Di Port-Said yakni pelabuhan Terusan Suez yang menghadap Lautan Tengah saya mengalami sebuah kejadian yang tak terduga. Kapal berlabuh sudah malam dan berangkat lagi keesokan harinya.
Hampir semua penumpang turun kapal dan saya pun mengikutinya dan berjaIan sendiri melalui sebuah jalan yang agak remang-remang. Di sini saya dikerumuni oleh orang-orang yang memperlihatkan “gambar-gambar itu-itu".
Tentunya pembaca-pembaca tahu apa yang saya maksudkan. Untuk menghindarkan orang-orang itu saya berjalan cepat dalam haluan liku atau berputar-putar menuju toko “Simon Arst" yang terang benderang. Toko ini terkenal dengan penjualan tembakau dan rokok yang amat murah.
Dengan penumpang-penumpan lain yang berbelanja di toko itu saya bergabung dan menuju kapal. Walaupun sudah dewasa pada waktu itu saya masih “hijau" dalam hal itu. Dari Port-Said kapal “Johan de Witt" langsung berlayar ke Genoa di Italia.
Genoa — Amsterdam melalui daratan
Dari Genoa ke Amsterdam ada dua jalan. Pertama melanjutkan perjalanan melalui laut keliling Spanyol selama satu minggu atau melalui daratan dengan naik kereta api yang disebut “boottrein" atau “kereta api kapal" melalui Italia, Swiss dan Jerman selama 24 jam.

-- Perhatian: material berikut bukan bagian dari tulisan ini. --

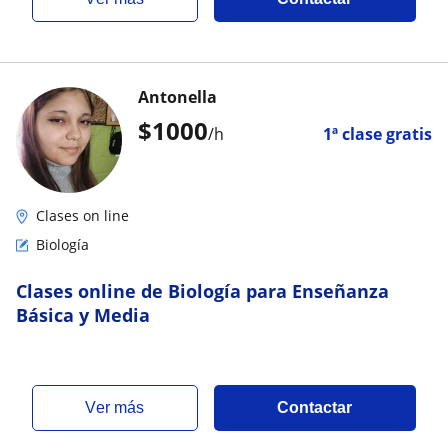
Antonella
$
1000
/h
1ª clase gratis
Clases on line
Biología
Clases online de Biología para Enseñanza
Básica y Media
ver más
Contactar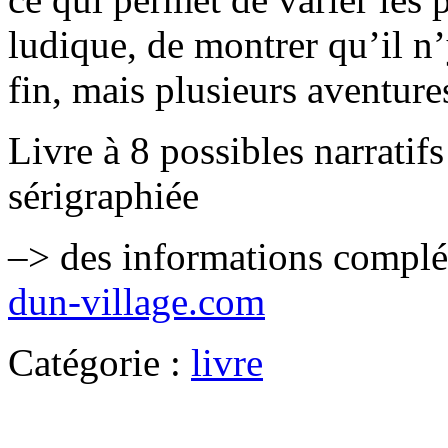
ludique, de montrer qu’il n’
fin, mais plusieurs aventure
Livre à 8 possibles narratif
sérigraphiée
–> des informations complém
dun-village.com
Catégorie :
livre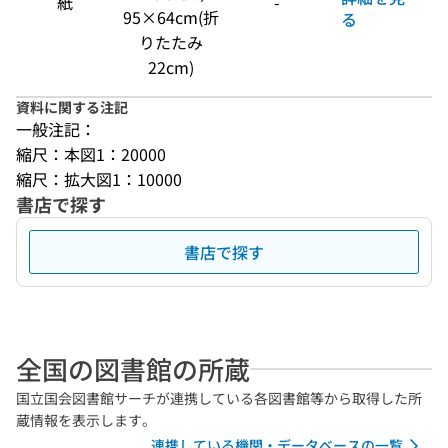
紙
-
95×64cm(折
る
りたたみ
22cm)
資料に関する注記
一般注記：
縮尺：本図1：20000
縮尺：拡大図1：10000
書店で探す
書店で探す
全国の図書館の所蔵
国立国会図書館サーチが連携している各図書館等から取得した所
蔵情報を表示します。
連携している機関・データベースの一覧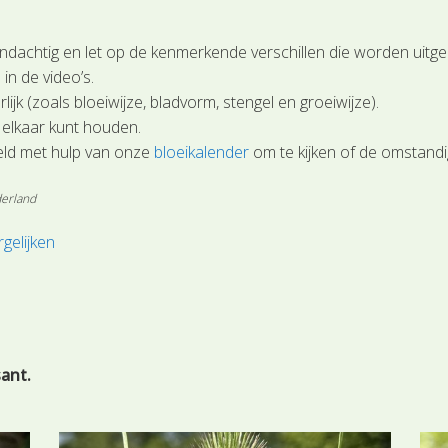
dachtig en let op de kenmerkende verschillen die worden uitge
n
in de video’s.
ijk (zoals bloeiwijze, bladvorm, stengel en groeiwijze).
t elkaar kunt houden.
eld met hulp van onze
bloeikalender
om te kijken of de omstand
derland
gelijken
sant.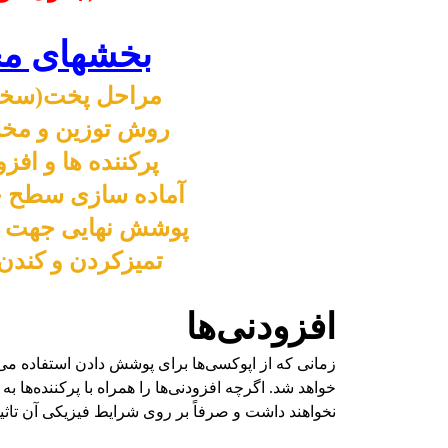
بخشهای مخ
مراحل پخت(سخت
روش توزین و مخل
پرکننده ها و اف
آماده سازی سطح ج
پوشش نهایی جهت م
تمیزکردن و کندن
افزودنی‌ها
زمانی که از اپوکسی‌ها برای پوشش دادن استفاده می‌
خواهد شد. اگرچه افزودنی‌ها را همراه با پرکننده‌ها ب
نخواهند داشت و صرفاً بر روی شرایط فیزیکی آن تاث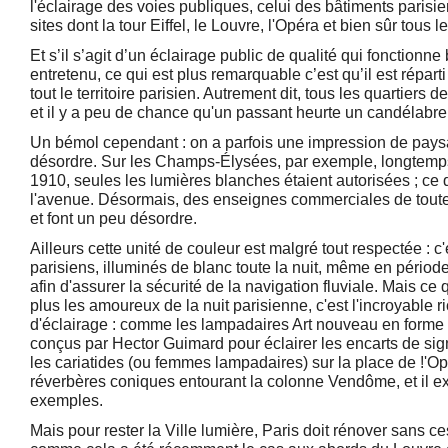
l'éclairage des voies publiques, celui des bâtiments paris
sites dont la tour Eiffel, le Louvre, l'Opéra et bien sûr tous 
Et s’il s’agit d’un éclairage public de qualité qui fonctionne 
entretenu, ce qui est plus remarquable c’est qu’il est répart
tout le territoire parisien. Autrement dit, tous les quartiers d
et il y a peu de chance qu'un passant heurte un candélabre
Un bémol cependant : on a parfois une impression de pay
désordre. Sur les Champs-Élysées, par exemple, longtemps
1910, seules les lumières blanches étaient autorisées ; ce 
l'avenue. Désormais, des enseignes commerciales de toutes
et font un peu désordre.
Ailleurs cette unité de couleur est malgré tout respectée : c'
parisiens, illuminés de blanc toute la nuit, même en périod
afin d'assurer la sécurité de la navigation fluviale. Mais ce
plus les amoureux de la nuit parisienne, c'est l'incroyable 
d'éclairage : comme les lampadaires Art nouveau en forme
conçus par Hector Guimard pour éclairer les encarts de sig
les cariatides (ou femmes lampadaires) sur la place de !'O
réverbères coniques entourant la colonne Vendôme, et il ex
exemples.
Mais pour rester la Ville lumière, Paris doit rénover sans c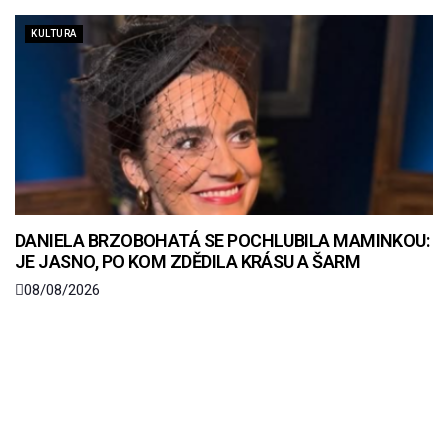
KULTURA
DANIELA BRZOBOHATÁ SE POCHLUBILA MAMINKOU:
JE JASNO, PO KOM ZDĚDILA KRÁSU A ŠARM
08/08/2026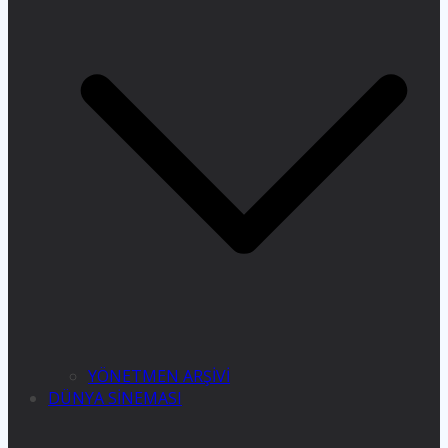
YÖNETMEN ARŞİVİ
DÜNYA SİNEMASI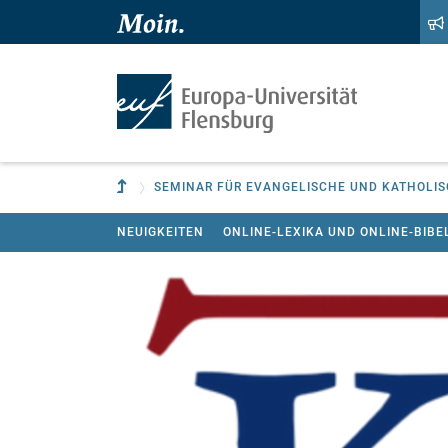
Zum Hauptinhalt springen
Zur Navigation springen
Zur übergeordneten Einrichtung
NEUIGKEITEN
ONLINE-LEXIKA UND ONLINE-BIB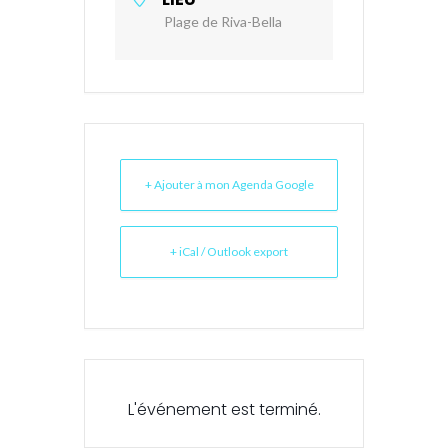
Plage de Riva-Bella
+ Ajouter à mon Agenda Google
+ iCal / Outlook export
L'événement est terminé.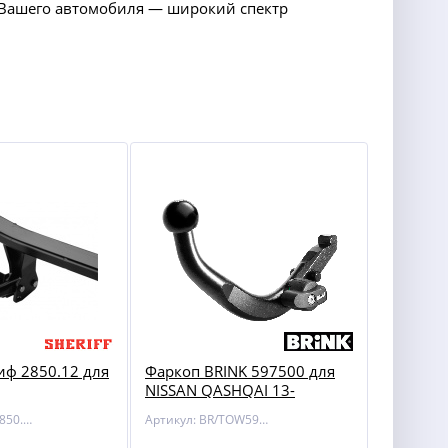
ля Вашего автомобиля — широкий спектр
ф 2850.12 для
Фаркоп BRINK 597500 для
NISSAN QASHQAI 13-
Артикул: SHEF/2850.12
Артикул: BR/TOW597500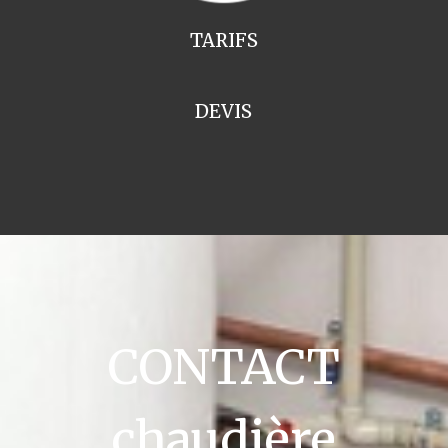
TARIFS
DEVIS
CONTACT
chaudière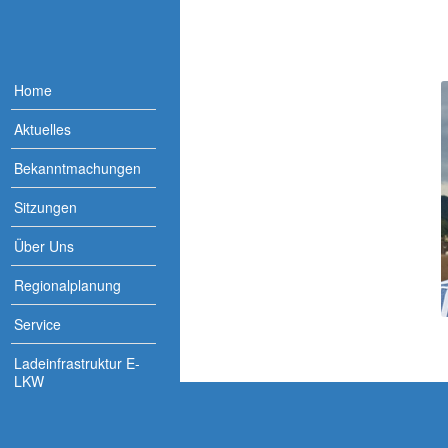
Home
Aktuelles
Bekanntmachungen
Sitzungen
Über Uns
Regionalplanung
Service
Ladeinfrastruktur E-
LKW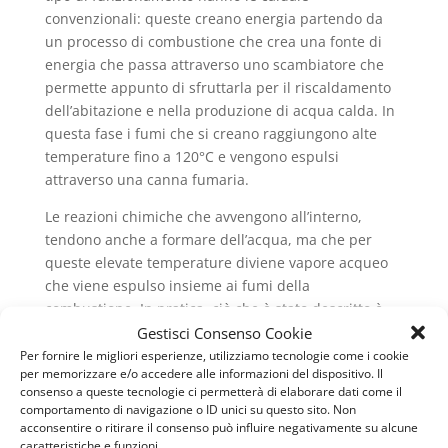
convenzionali: queste creano energia partendo da
un processo di combustione che crea una fonte di
energia che passa attraverso uno scambiatore che
permette appunto di sfruttarla per il riscaldamento
dell’abitazione e nella produzione di acqua calda. In
questa fase i fumi che si creano raggiungono alte
temperature fino a 120°C e vengono espulsi
attraverso una canna fumaria.
Le reazioni chimiche che avvengono all’interno,
tendono anche a formare dell’acqua, ma che per
queste elevate temperature diviene vapore acqueo
che viene espulso insieme ai fumi della
combustione. In pratica, ciò che è stato descritto è
Gestisci Consenso Cookie
quello che avviene all’interno di una caldaia
convenzionale, che molti ancora possiedono nella
Per fornire le migliori esperienze, utilizziamo tecnologie come i cookie
per memorizzare e/o accedere alle informazioni del dispositivo. Il
propria abitazione. La scoperta di un nuovo metodo
consenso a queste tecnologie ci permetterà di elaborare dati come il
di funzionamento, ha però superato un limite,
comportamento di navigazione o ID unici su questo sito. Non
ovvero quello della formazione di vapore acqueo che
acconsentire o ritirare il consenso può influire negativamente su alcune
caratteristiche e funzioni.
veniva poi espulso. Si parla infatti di condensazione,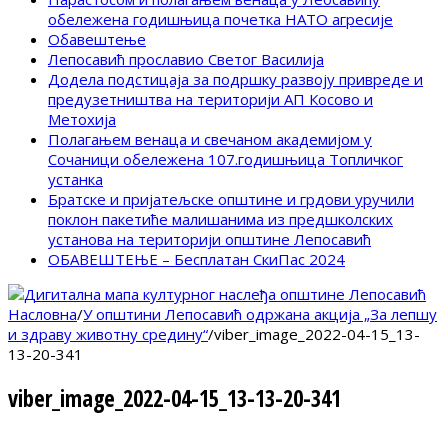
обележена годишњица почетка НАТО агресије
Обавештење
Лепосавић прославио Светог Василија
Додела подстицаја за подршку развоју привреде и
предузетништва на територији АП Косово и
Метохија
Полагањем венаца и свечаном академијом у
Сочаници обележена 107.годишњица Топличког
устанка
Братске и пријатељске општине и грдови уручили
поклон пакетиће малишанима из предшколских
установа на територији општине Лепосавић
ОБАВЕШТЕЊЕ – Бесплатан СкиПас 2024
Насловна
/
У општини Лепосавић одржана акција „За лепшу
и здраву животну средину“
/
viber_image_2022-04-15_13-
13-20-341
viber_image_2022-04-15_13-13-20-341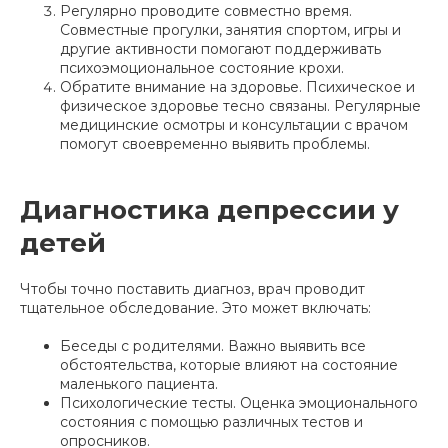
Регулярно проводите совместно время.
Совместные прогулки, занятия спортом, игры и
другие активности помогают поддерживать
психоэмоциональное состояние крохи.
Обратите внимание на здоровье. Психическое и
физическое здоровье тесно связаны. Регулярные
медицинские осмотры и консультации с врачом
помогут своевременно выявить проблемы.
Диагностика депрессии у
детей
Чтобы точно поставить диагноз, врач проводит
тщательное обследование. Это может включать:
Беседы с родителями. Важно выявить все
обстоятельства, которые влияют на состояние
маленького пациента.
Психологические тесты. Оценка эмоционального
состояния с помощью различных тестов и
опросников.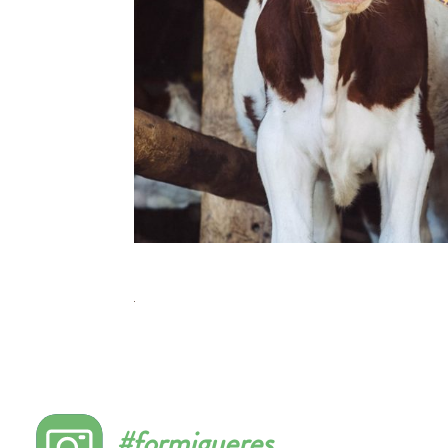
#formigueres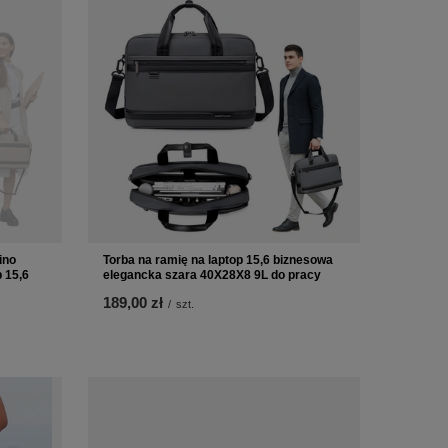
ino
Torba na ramię na laptop 15,6 biznesowa
 15,6
elegancka szara 40X28X8 9L do pracy
189,00 zł
/
szt.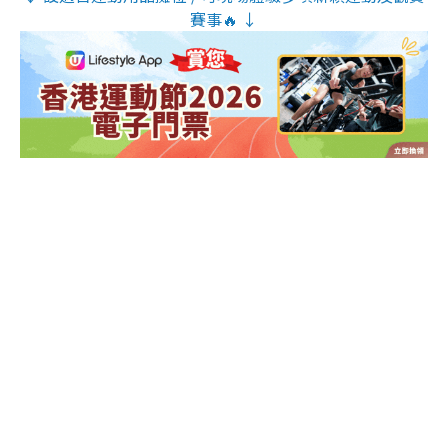
賽事🔥 ↓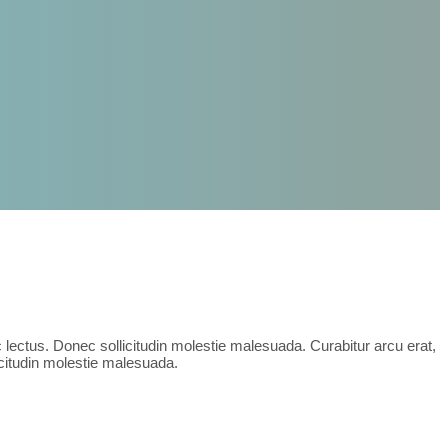
c lectus. Donec sollicitudin molestie malesuada. Curabitur arcu erat,
licitudin molestie malesuada.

Ataukah menempuh jalan pertama atau kedua untuk keduanya harga tiket dari Priok sama. Karena ingin melihat Swiss, salah sebuah negara yang indah di Europa, maka saya naik kereta api.
Dari Institut Teknologi Delft ke ETH, Zurich.
Tidak ada yang saya ceritakan selama dua tahun belajar di Institut tersebut. Walaupun hanya menempuh ujian ulangan Fisika, maka karena hawa di negeri Belanda tak cocok, di bulan Juni 1936 saya pindah ke Zurich.
Tanpa kesulitan-kesulitan saya langsung diterima di ETH (singkatan : Eidgenoessische Technische Hochschule) untuk tingkat ke-II dengan catatan bahwa saya harus menempuh ujian pertama dan selain itu dibebaskan pula dari praktikum-praktikum tingkat I dan menggambar.